CEO Imre Nagy says the regulatory body is proactively engaging with stakeholders.

The latest statistics on mandatory audit firm rotations (MAFR) show that 74 listed public interest entities (PIEs) still need to rotate audit firms to comply with the upcoming deadline, which is just five months away.

This is according to the Independent Regulatory Board for Auditors (IRBA), which noted that the five-year lead time into the effective date of the rule has allowed early adopters to complete their audit firm rotations ahead of time.

“This represents less than one-third of listed PIEs on the five exchanges in South Africa at 27.51 percent and of this, 68 entities on the largest stock exchange, the Johannesburg Stock Exchange (JSE), must still rotate audit firms,” Imre Nagy, CEO of the IRBA, said.

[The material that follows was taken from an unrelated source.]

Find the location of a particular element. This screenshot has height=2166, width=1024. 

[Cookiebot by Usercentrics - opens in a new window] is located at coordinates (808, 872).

Under the rule passed by public protection statutory body IRBA on 5 June 2017, audit firm tenure may not exceed 10 years after 1 April 2023.

Aspen group CFO Sean Capazorio also noted that the company strategically embraced MAFR two years ahead of the implementation.

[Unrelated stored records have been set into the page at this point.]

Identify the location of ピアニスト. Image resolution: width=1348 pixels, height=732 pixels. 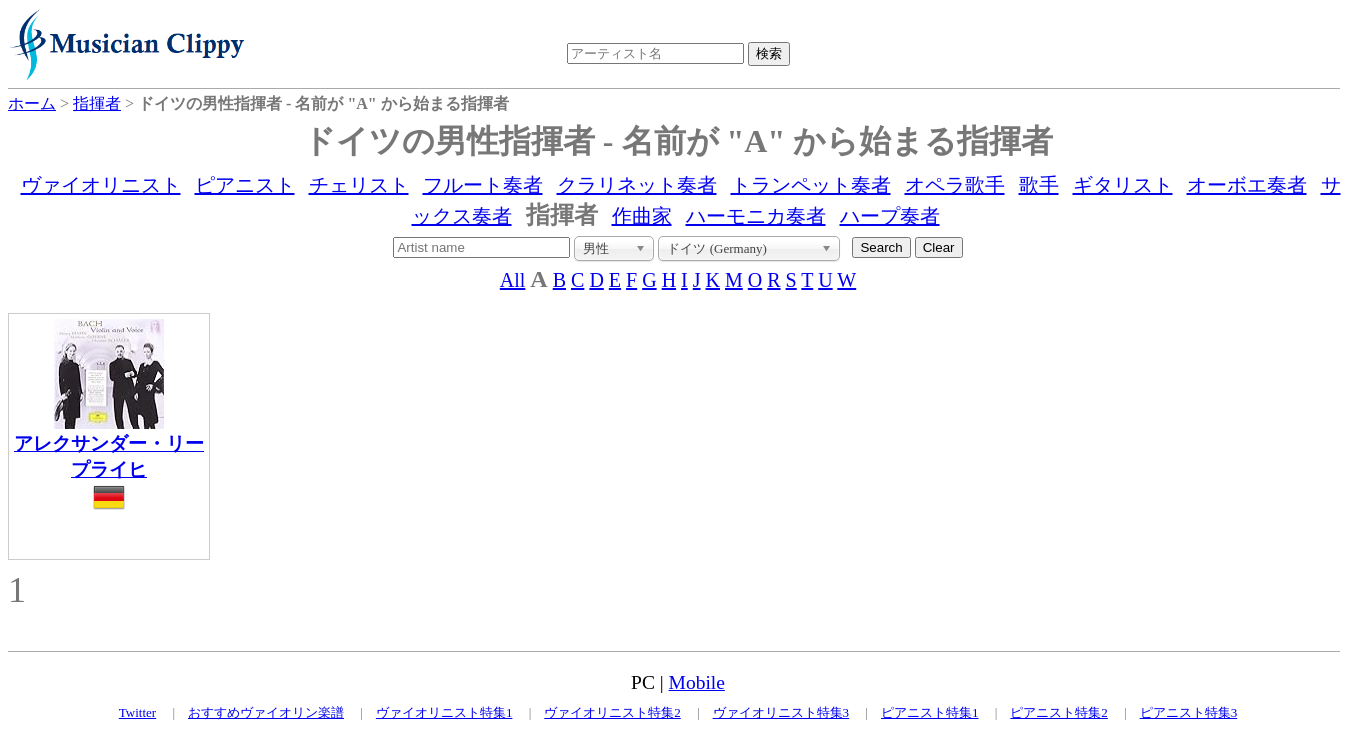
(245, 185).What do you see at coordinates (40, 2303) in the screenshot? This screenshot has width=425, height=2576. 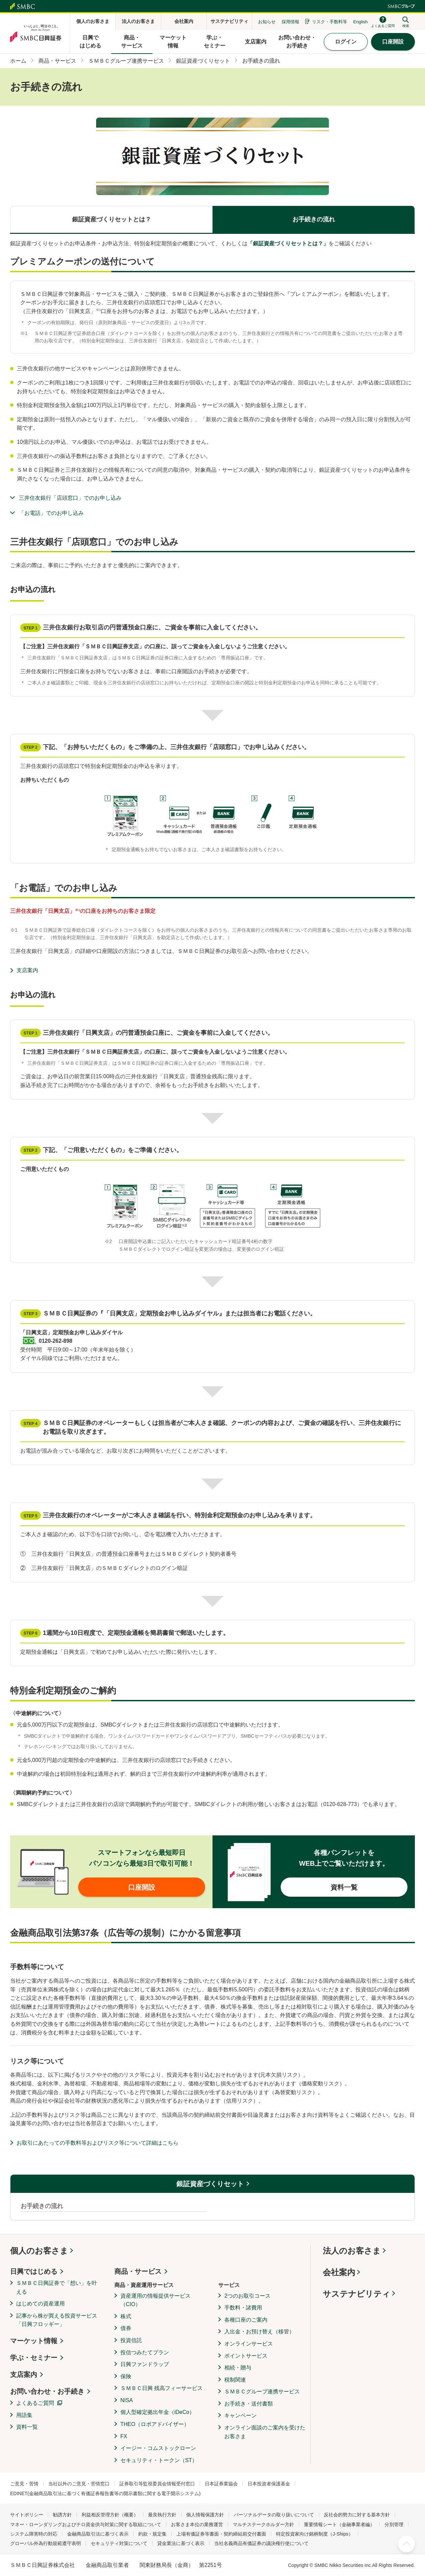 I see `はじめての資産運用` at bounding box center [40, 2303].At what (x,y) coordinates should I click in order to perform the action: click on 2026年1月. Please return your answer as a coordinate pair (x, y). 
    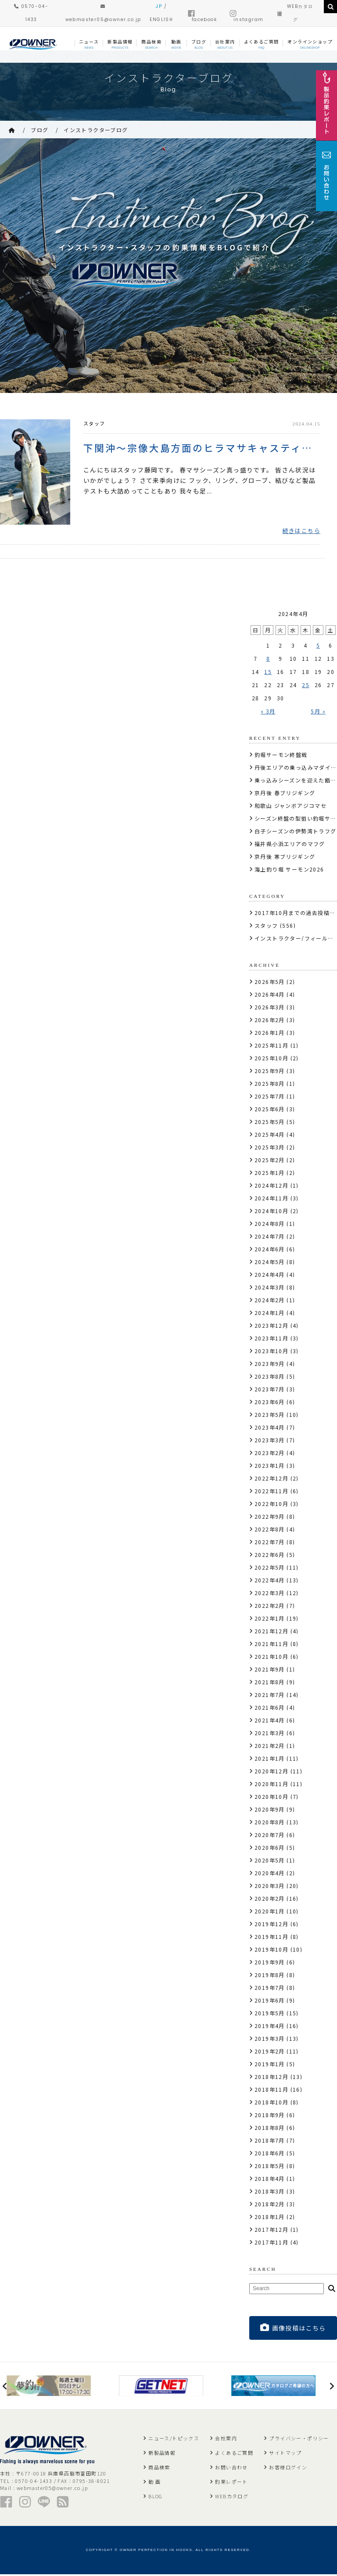
    Looking at the image, I should click on (270, 1034).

“We took the view not to leave audit rotation to the last minute, but to go two years early to enable a comprehensive and detailed tender and auditor selection process. Going early increased our leverage position, enabled competitive bids and increased our ability to select a high-quality audit firm and lead partner from a larger pool, which would have diminished in size as more companies started to embark on audit rotation,” he told CFO South Africa.

Read more: Plan ahead for audit firm rotation, advises Aspen Pharmacare Group CFO · CFO South Africa

In an exclusive interview with CFO South Africa, Dion Shango, CEO of PwC Africa, noted that despite the cost and disruption involved, MAFR has had a beneficial effect on culture at the firm.

Read more: Audit must change alongside business, says CEO of PwC Africa · CFO South Africa.

“We have engaged with the audit firms and have had assurances that they are aware of the effective date and are on track to rotate off audits for which they will no longer be eligible, come 1 April 2023,” Imre said.

“We will continue to engage proactively with key stakeholders and do our part as the audit regulator to help ensure that the number of contraventions will be negligible come
1 April,” he added.

The IRBA has also completed a study of non-listed Public Interest Entities (PIEs) which are also subject to the provisions of MAFR, including licensed insurers, pension funds, and medical schemes that meet the definition of a PIE in terms of the IRBA Code of Professional Conduct.

Overall, of the 404 entities identified as PIEs to which MAFR applies, 170 are due for audit firm rotation, with 52 percent already in compliance with tenure below the 10-year limitation.

Rotation or mandatory audit tendering, with the maximum tenure allowed ranging between five and 20 years is practised in a number of jurisdictions across the world.